> GIVEN INFORMATION
#####

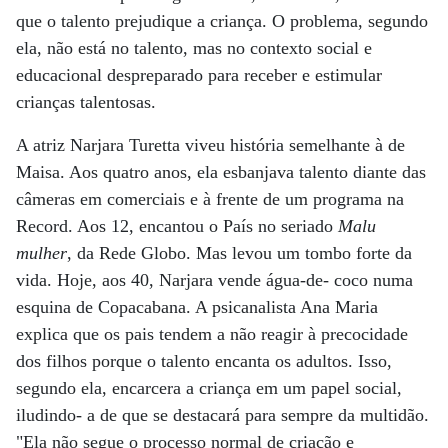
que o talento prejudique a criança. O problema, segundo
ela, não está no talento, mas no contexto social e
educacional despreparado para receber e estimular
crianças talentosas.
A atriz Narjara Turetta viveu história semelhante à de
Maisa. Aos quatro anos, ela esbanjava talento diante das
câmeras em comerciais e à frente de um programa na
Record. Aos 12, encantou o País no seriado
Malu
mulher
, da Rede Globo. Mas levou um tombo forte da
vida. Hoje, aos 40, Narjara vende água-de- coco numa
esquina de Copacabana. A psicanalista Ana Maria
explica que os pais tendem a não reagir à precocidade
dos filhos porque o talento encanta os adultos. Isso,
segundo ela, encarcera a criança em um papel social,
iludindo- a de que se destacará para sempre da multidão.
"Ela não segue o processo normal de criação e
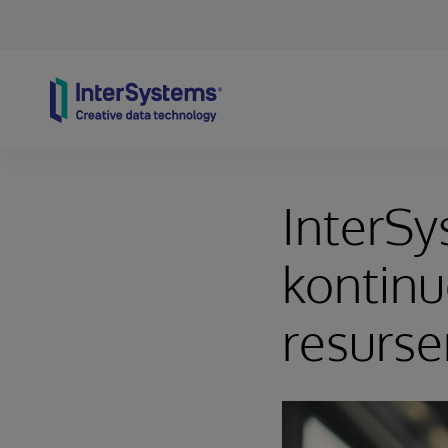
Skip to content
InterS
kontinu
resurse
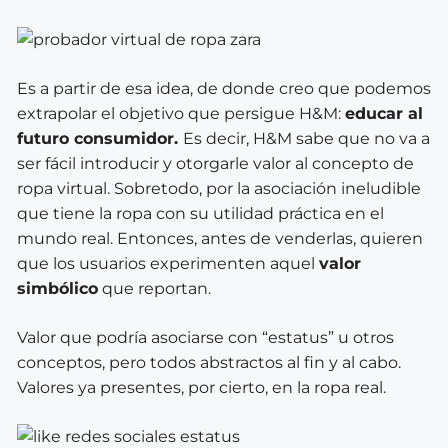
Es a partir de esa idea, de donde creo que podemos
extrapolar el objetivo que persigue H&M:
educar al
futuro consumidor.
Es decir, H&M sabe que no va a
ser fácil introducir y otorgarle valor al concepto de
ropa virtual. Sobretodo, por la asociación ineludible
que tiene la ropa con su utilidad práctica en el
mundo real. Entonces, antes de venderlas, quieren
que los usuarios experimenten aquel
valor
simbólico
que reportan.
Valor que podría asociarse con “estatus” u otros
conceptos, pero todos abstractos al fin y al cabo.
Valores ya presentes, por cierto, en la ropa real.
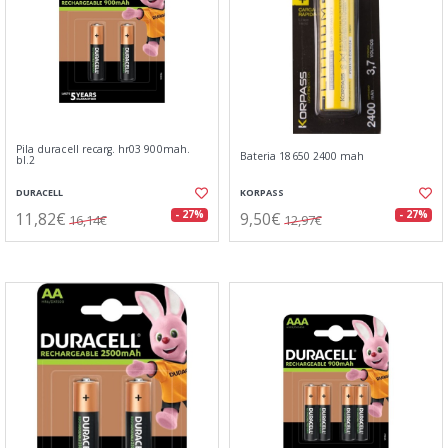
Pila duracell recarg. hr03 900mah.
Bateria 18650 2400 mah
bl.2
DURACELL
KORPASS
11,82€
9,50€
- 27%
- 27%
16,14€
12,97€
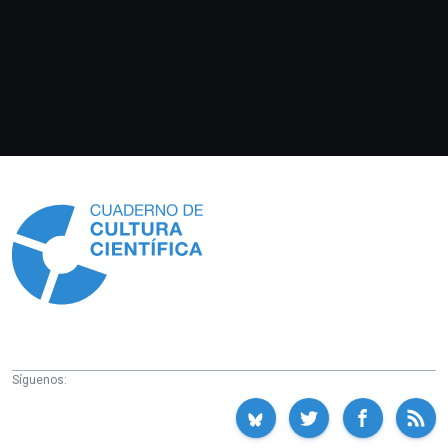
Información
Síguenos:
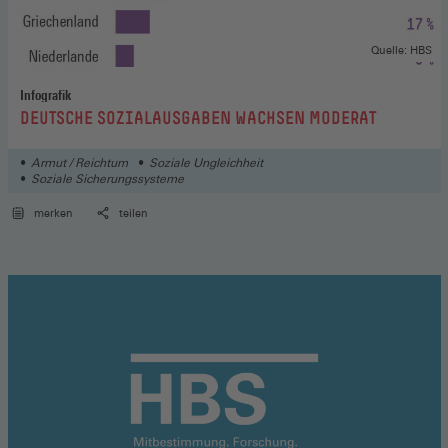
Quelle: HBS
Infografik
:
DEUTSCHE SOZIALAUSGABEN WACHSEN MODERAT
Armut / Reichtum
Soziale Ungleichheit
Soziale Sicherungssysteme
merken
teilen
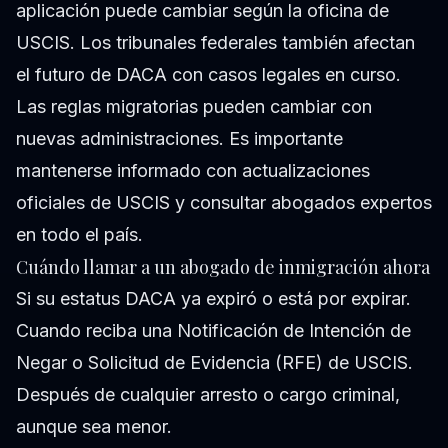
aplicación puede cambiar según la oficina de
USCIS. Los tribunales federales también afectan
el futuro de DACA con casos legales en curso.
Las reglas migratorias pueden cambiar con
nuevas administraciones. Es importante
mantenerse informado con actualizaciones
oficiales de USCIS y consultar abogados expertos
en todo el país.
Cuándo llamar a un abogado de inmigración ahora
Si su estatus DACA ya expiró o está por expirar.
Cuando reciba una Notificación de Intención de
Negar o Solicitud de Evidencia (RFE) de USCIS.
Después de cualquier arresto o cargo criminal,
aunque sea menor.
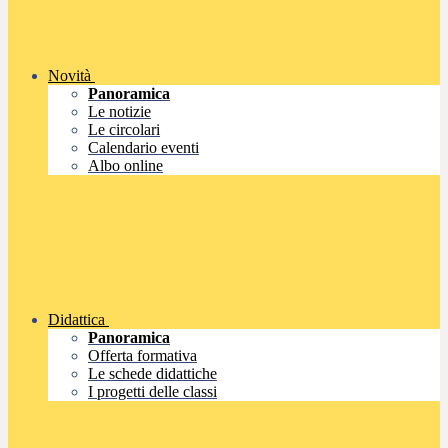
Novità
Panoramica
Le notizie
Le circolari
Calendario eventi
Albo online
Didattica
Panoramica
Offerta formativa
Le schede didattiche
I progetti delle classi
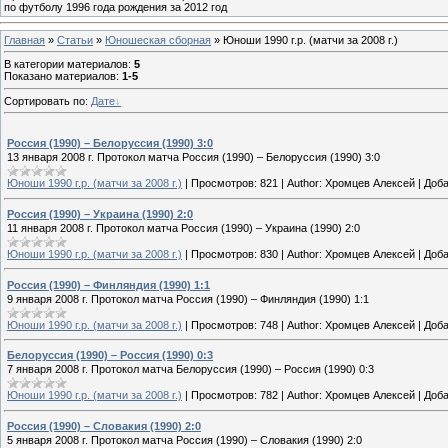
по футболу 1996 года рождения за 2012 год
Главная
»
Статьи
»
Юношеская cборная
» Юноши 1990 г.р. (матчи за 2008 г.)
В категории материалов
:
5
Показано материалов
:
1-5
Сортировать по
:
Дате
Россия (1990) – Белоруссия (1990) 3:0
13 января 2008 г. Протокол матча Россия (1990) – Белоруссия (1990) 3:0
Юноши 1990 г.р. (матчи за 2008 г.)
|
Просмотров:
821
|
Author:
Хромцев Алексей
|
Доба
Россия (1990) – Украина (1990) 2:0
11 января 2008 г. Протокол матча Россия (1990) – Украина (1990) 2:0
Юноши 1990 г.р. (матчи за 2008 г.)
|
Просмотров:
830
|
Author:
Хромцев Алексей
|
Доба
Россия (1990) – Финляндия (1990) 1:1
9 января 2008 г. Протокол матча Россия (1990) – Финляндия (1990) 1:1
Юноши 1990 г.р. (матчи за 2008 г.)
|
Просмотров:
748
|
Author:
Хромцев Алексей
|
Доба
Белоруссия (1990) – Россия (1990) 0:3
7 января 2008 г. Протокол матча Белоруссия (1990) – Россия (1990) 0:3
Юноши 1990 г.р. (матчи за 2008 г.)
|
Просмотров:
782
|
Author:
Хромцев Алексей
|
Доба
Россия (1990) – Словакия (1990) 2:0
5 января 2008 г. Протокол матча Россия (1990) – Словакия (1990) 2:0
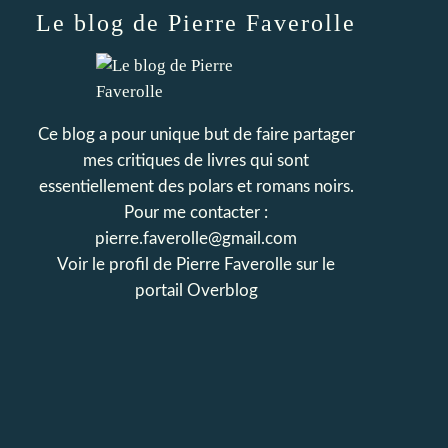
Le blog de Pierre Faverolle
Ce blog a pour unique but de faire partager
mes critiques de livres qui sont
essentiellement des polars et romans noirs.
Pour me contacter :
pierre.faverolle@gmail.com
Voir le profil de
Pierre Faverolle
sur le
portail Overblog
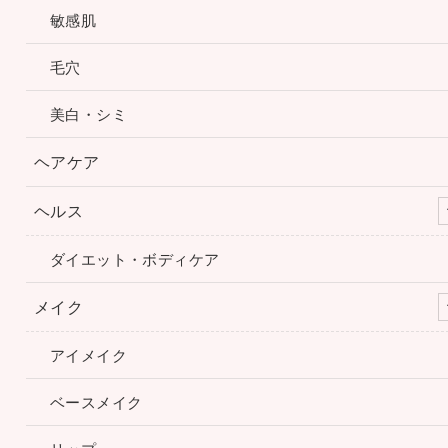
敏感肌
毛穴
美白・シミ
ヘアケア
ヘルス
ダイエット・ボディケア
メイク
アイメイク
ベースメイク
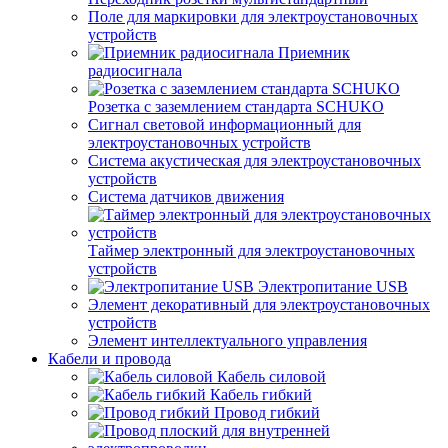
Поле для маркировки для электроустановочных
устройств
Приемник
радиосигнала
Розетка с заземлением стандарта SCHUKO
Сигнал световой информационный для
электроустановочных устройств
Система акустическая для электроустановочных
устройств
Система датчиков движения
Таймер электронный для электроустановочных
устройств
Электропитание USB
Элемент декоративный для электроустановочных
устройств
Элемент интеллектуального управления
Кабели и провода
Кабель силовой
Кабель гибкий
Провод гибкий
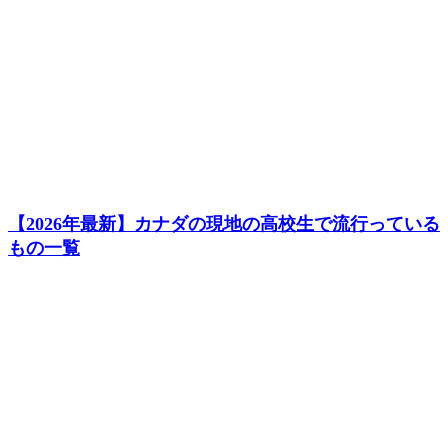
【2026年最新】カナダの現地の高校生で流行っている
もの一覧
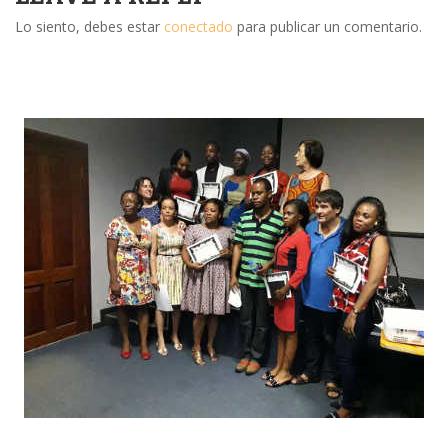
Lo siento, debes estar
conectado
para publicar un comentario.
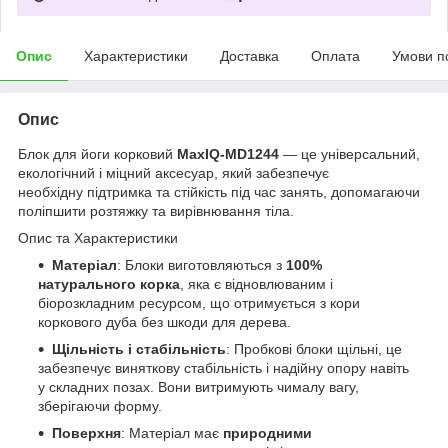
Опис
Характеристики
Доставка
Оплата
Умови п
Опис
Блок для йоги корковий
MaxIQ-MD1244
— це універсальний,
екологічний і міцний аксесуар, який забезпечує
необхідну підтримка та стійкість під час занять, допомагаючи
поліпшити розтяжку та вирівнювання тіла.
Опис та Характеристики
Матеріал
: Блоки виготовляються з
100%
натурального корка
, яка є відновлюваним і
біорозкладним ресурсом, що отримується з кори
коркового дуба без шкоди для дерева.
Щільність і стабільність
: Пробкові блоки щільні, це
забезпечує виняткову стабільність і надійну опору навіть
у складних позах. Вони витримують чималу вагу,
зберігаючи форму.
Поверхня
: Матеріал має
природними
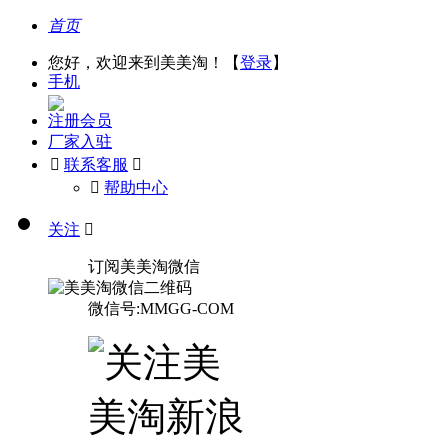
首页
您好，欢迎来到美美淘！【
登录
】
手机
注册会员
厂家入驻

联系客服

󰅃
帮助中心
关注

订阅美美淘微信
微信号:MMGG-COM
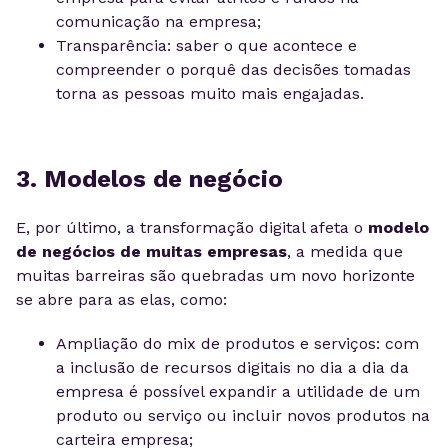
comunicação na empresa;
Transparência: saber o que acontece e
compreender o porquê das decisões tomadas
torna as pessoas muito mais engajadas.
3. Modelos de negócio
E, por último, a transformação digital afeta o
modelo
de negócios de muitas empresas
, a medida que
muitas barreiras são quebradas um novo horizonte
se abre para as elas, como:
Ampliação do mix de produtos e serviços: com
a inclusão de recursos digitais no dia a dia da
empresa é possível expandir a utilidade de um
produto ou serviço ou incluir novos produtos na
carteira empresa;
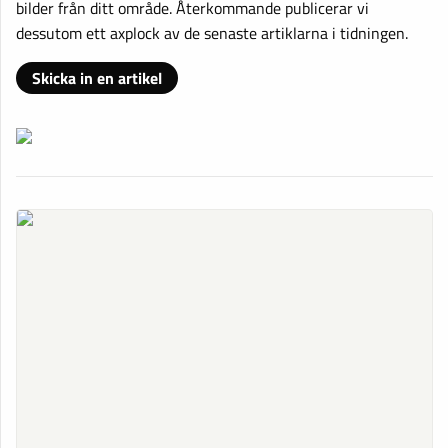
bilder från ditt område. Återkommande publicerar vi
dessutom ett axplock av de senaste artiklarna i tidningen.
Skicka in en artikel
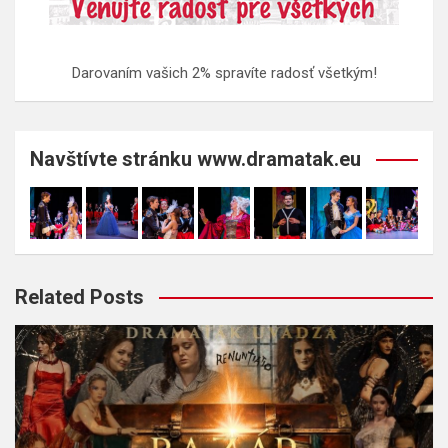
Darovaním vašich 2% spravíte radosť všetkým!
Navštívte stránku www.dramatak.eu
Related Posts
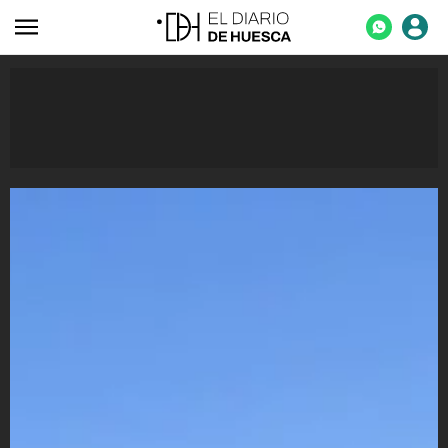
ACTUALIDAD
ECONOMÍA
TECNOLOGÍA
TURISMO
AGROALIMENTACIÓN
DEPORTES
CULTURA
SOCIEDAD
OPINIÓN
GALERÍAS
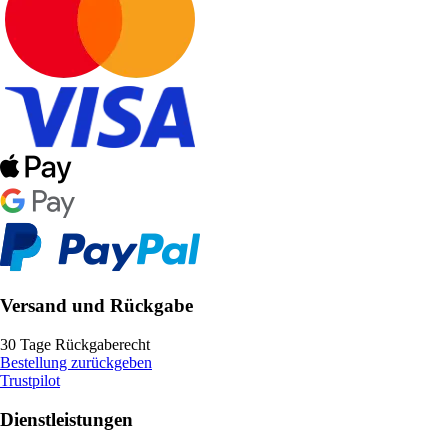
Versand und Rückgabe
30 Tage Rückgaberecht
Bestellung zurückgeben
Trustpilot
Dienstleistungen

#####

> INSTRUCTIONS FOR THE TASK
Take every line from the data that contains the word "USCIS".

> THE COMPLETED TASK
USCIS. Los tribunales federales también afectan
oficiales de USCIS y consultar abogados expertos
Negar o Solicitud de Evidencia (RFE) de USCIS.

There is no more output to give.